-- Source data --
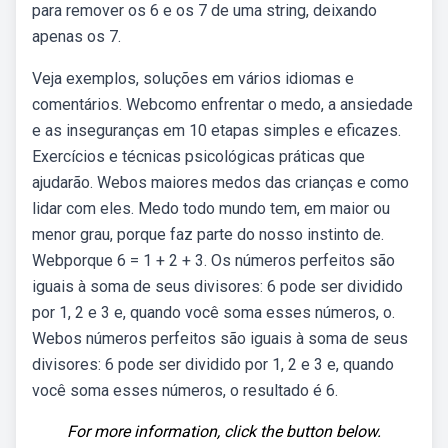
para remover os 6 e os 7 de uma string, deixando
apenas os 7.
Veja exemplos, soluções em vários idiomas e
comentários. Webcomo enfrentar o medo, a ansiedade
e as inseguranças em 10 etapas simples e eficazes.
Exercícios e técnicas psicológicas práticas que
ajudarão. Webos maiores medos das crianças e como
lidar com eles. Medo todo mundo tem, em maior ou
menor grau, porque faz parte do nosso instinto de.
Webporque 6 = 1 + 2 + 3. Os números perfeitos são
iguais à soma de seus divisores: 6 pode ser dividido
por 1, 2 e 3 e, quando você soma esses números, o.
Webos números perfeitos são iguais à soma de seus
divisores: 6 pode ser dividido por 1, 2 e 3 e, quando
você soma esses números, o resultado é 6.
For more information, click the button below.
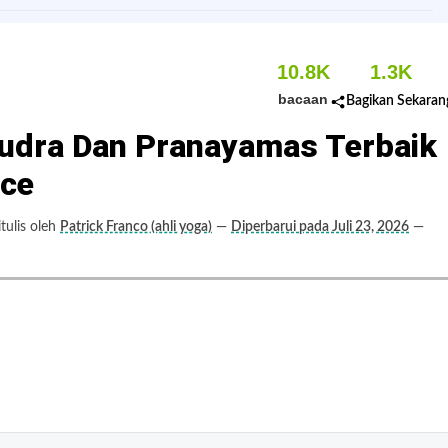
10.8K
1.3K
bacaan
Bagikan Sekaran
udra Dan Pranayamas Terbaik
ice
ulis oleh
Patrick Franco (ahli yoga)
—
Diperbarui pada Juli 23, 2026
—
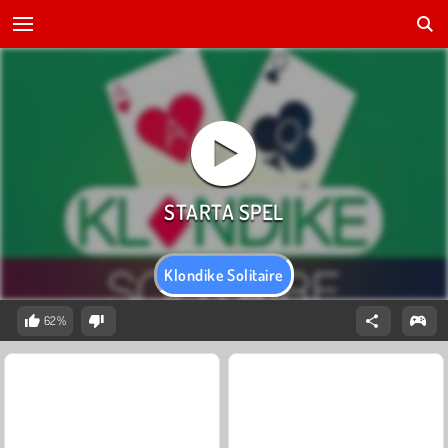
Klondike Solitaire
62%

-- Problem to work on --
Bring together each line above where the string "iguais" turns up.

-- Answer to this problem --
iguais à soma de seus divisores: 6 pode ser dividido
Webos números perfeitos são iguais à soma de seus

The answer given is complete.